AVAILABLE DATA
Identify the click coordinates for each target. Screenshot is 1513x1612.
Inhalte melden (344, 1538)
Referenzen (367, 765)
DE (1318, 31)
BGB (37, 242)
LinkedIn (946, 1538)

==

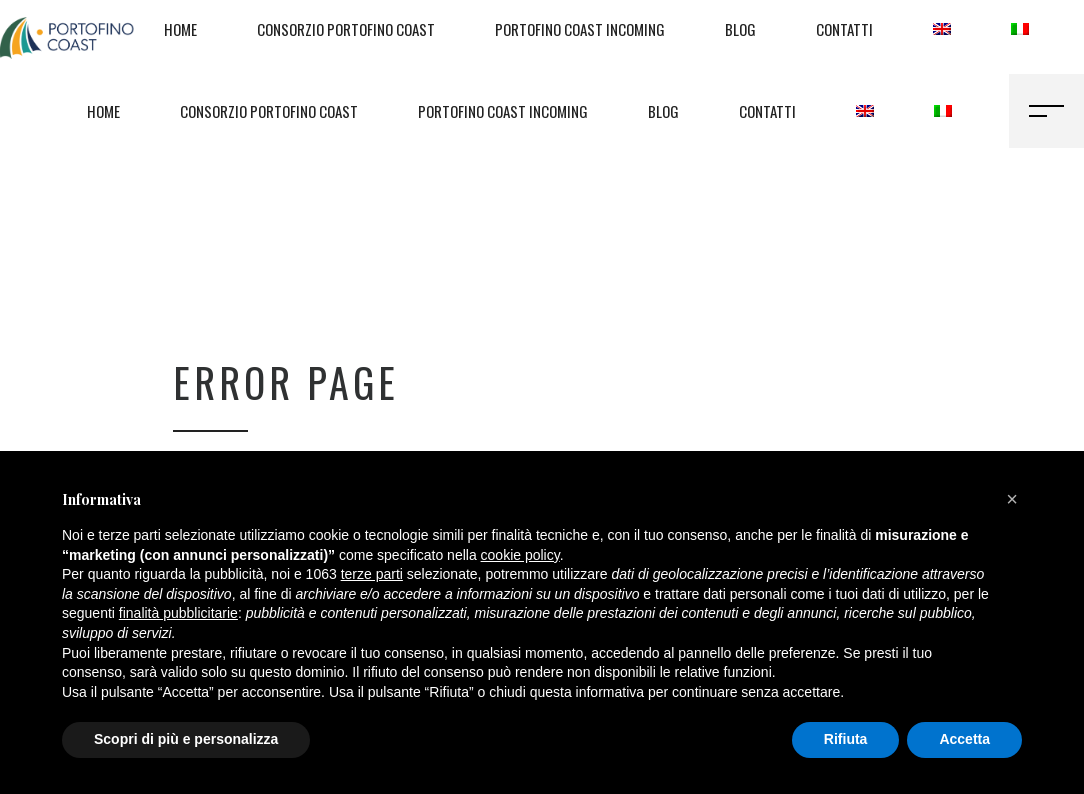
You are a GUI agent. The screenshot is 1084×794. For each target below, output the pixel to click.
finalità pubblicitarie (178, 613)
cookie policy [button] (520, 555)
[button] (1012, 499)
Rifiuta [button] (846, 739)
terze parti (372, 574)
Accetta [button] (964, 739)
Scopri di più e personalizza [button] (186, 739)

WHAT IS BEING ASKED
Copy each line above where the string "click" occurs.

SOLUTION FOR THIS TASK
Identify the click coordinates for each target. Screenshot is 1513x1612.
You are a GUI agent. The screenshot is 1084×794. For each target below, output the pixel to click.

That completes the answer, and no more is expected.